B Beaufrère et al. Diabetologia. 1988 Aug.

Abstract

In order to reassess the role of growth hormone in the dawn phenomenon, we studied eight C-peptide negative diabetic adolescents, who are likely to exhibit important nocturnal growth hormone surges. The insulin infusion rate necessary to maintain euglycaemia was predetermined in each patient from 22.00 hours to 01.00 hours, and then kept constant until 08.00 hours resulting in stable free insulin levels. Blood glucose rose from 4.3 +/- 0.7 mmol/l at 01.00 hours to 7.1 +/- 1.1 mmol/l at 08.00 hours (p less than 0.01) secondary to an increased hepatic glucose production. All the subjects presented an important growth hormone secretion, ranging from 20 to 66 ng/ml (peak values) and from 3619 to 8621 ng.min.ml-1 (areas under the curve).

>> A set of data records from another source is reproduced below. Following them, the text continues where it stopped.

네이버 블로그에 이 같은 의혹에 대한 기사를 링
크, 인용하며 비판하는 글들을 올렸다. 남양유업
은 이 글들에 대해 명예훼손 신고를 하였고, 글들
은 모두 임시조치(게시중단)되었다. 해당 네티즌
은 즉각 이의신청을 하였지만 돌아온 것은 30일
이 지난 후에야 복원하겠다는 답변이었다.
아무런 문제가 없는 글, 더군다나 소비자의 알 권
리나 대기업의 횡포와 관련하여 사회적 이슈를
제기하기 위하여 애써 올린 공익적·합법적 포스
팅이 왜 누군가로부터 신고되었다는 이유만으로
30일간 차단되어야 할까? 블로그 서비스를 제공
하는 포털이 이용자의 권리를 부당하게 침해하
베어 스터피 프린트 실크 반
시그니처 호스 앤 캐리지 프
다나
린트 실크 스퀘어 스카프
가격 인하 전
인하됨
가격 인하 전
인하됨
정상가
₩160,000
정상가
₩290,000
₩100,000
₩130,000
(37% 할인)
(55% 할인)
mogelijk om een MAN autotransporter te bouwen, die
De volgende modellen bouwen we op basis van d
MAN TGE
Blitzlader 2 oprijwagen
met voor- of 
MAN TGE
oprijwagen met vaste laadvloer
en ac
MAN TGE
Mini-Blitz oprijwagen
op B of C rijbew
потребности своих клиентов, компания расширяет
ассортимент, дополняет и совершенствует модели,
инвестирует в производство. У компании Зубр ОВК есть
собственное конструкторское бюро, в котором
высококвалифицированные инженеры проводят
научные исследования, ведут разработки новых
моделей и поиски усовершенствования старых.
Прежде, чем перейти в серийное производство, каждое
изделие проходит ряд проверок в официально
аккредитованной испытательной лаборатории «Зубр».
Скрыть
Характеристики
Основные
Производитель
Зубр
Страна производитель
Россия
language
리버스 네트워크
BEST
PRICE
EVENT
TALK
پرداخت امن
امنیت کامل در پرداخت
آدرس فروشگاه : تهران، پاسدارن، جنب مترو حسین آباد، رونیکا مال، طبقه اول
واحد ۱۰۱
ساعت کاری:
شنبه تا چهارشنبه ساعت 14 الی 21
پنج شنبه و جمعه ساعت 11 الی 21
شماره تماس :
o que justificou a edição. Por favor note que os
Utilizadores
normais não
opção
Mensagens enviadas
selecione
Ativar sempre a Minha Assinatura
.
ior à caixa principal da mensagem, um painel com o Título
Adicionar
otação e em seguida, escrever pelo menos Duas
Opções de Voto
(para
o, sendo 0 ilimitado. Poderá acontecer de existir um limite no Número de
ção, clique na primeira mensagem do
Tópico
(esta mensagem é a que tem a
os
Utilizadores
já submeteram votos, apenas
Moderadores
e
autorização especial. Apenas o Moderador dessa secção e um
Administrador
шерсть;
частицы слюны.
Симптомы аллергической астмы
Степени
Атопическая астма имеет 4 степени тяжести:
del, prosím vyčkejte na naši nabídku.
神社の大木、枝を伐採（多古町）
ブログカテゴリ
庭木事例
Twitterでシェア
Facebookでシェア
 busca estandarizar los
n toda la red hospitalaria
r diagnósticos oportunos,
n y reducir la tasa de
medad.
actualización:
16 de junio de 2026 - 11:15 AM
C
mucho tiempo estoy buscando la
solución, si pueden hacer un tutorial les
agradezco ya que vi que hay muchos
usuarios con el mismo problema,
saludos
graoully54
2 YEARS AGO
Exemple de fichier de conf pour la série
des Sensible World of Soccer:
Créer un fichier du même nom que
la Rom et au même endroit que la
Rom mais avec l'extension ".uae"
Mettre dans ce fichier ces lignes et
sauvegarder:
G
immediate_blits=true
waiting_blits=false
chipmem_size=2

The insulin infusion rate selected for each patient was positively correlated with the nocturnal growth hormone secretion (area under the curve) (r = 0.87, p less than 0.01). On the other hand, there was no relationship between the nocturnal growth hormone secretion and the magnitude of the early morning blood glucose rise (r = -0.48, p greater than 0.2). We conclude that, in Type 1 (insulin-dependent) diabetic adolescents, the dawn phenomenon exists but is moderate despite important growth hormone surges; the nocturnal growth hormone secretion influences the nocturnal insulin requirements but not the dawn phenomenon itself, if insulinisation is adequate.